### EXERCISE AIM
From the entries below, write out exactly the lines between the line holding "probe: how old was your husband on his last" and the line holding "and mandarin at the top. The fresh opening", inclusive, excluding any pictures.

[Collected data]
——————————
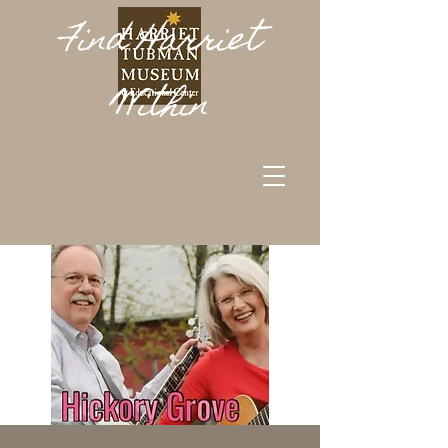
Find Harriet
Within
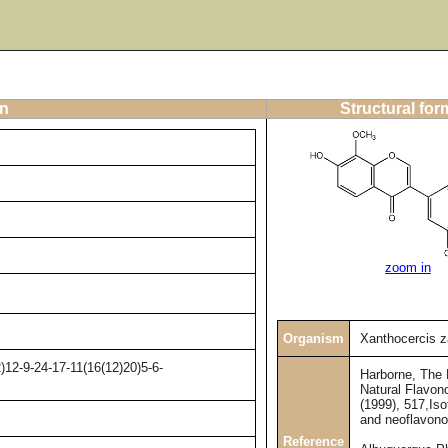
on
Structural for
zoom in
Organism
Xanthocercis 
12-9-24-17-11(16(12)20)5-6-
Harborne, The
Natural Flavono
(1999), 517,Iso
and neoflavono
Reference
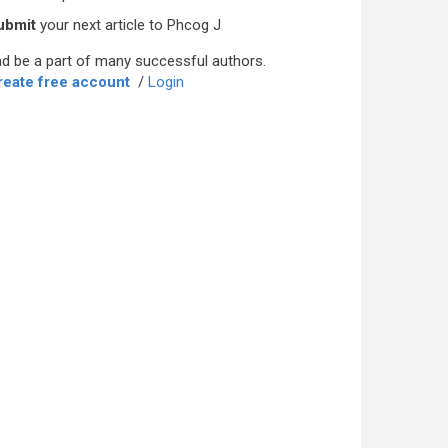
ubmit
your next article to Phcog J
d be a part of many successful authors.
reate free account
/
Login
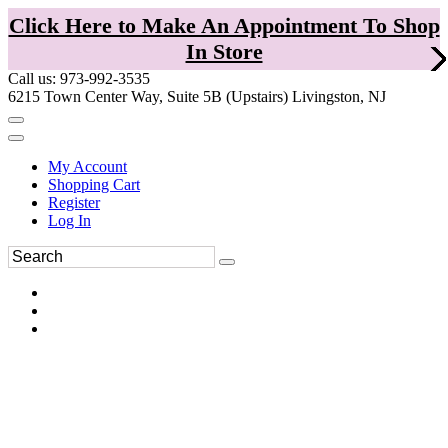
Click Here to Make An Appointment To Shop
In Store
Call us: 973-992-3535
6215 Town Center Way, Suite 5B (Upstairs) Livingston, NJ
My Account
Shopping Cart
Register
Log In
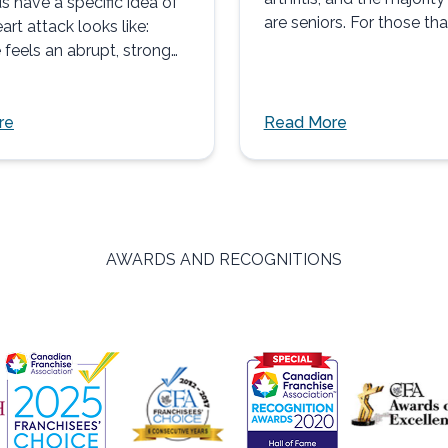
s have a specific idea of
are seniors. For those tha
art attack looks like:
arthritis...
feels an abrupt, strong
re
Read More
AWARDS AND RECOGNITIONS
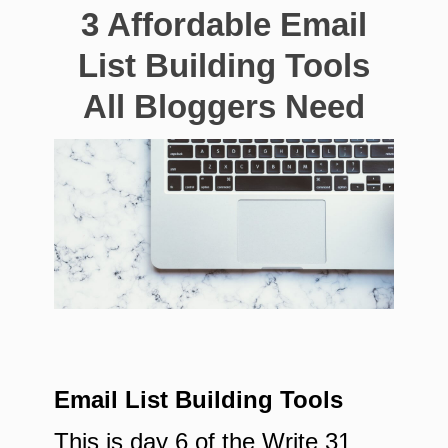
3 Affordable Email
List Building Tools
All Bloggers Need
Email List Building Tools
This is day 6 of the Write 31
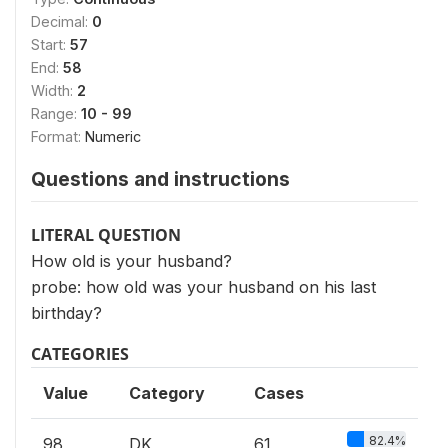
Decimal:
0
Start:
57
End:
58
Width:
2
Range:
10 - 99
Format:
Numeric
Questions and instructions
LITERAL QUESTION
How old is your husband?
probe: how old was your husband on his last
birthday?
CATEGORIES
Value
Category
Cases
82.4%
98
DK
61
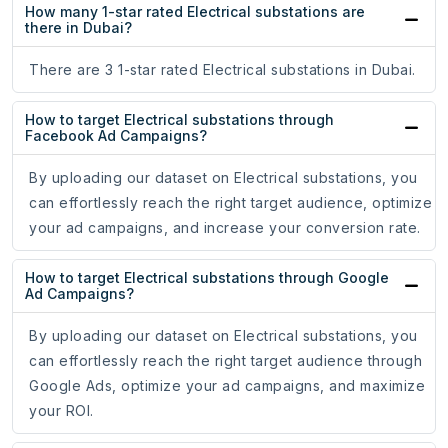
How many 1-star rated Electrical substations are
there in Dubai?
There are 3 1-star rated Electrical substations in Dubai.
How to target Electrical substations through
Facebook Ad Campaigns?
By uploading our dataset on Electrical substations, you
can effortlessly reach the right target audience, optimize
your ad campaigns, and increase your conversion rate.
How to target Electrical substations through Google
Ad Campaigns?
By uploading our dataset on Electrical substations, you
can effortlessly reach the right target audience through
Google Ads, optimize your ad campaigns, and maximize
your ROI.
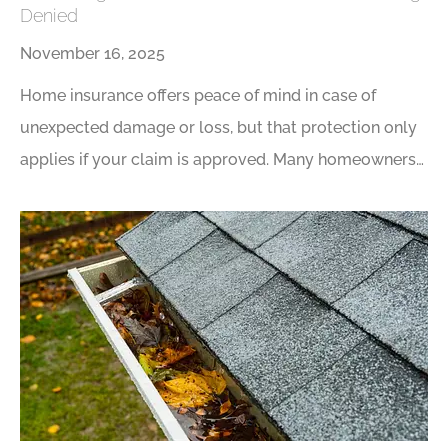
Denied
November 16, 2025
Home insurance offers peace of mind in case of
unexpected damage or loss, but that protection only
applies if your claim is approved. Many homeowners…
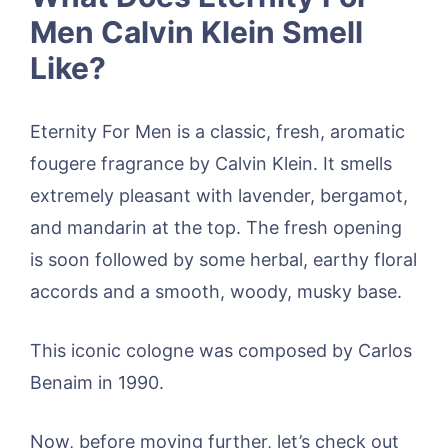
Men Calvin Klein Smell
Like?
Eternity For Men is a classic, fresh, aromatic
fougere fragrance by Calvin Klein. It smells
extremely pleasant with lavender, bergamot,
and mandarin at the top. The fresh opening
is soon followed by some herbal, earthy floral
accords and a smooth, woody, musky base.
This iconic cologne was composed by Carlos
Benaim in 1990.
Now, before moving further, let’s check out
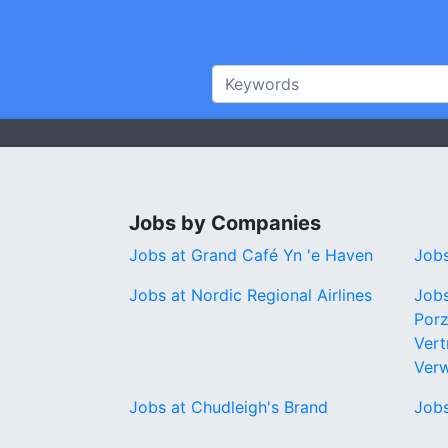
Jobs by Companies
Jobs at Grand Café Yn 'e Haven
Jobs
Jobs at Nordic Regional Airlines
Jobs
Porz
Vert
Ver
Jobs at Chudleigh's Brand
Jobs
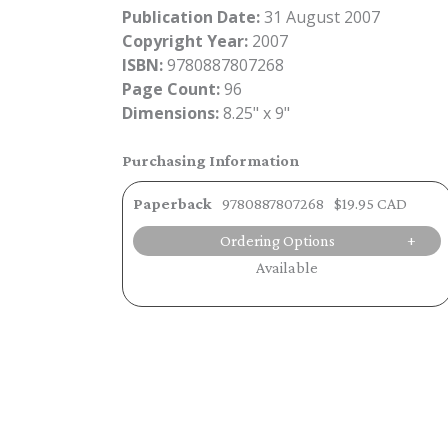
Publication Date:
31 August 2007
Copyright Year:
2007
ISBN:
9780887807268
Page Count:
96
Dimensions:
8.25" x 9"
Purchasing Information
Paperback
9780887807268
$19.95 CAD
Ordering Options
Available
——————————
### RESPONSE BELOW
probe: how old was your husband on his last
birthday?
CATEGORIES
Value
Category
Cases
82.4%
98
DK
61
How many 1-star rated Electrical substations are
there in Dubai?
There are 3 1-star rated Electrical substations in Dubai.
How to target Electrical substations through
Facebook Ad Campaigns?
By uploading our dataset on Electrical substations, you
can effortlessly reach the right target audience, optimize
your ad campaigns, and increase your conversion rate.
How to target Electrical substations through Google
Ad Campaigns?
By uploading our dataset on Electrical substations, you
can effortlessly reach the right target audience through
Google Ads, optimize your ad campaigns, and maximize
your ROI.
Denied
November 16, 2025
Home insurance offers peace of mind in case of
unexpected damage or loss, but that protection only
applies if your claim is approved. Many homeowners…
Men Calvin Klein Smell
Like?
Eternity For Men is a classic, fresh, aromatic
fougere fragrance by Calvin Klein. It smells
extremely pleasant with lavender, bergamot,
and mandarin at the top. The fresh opening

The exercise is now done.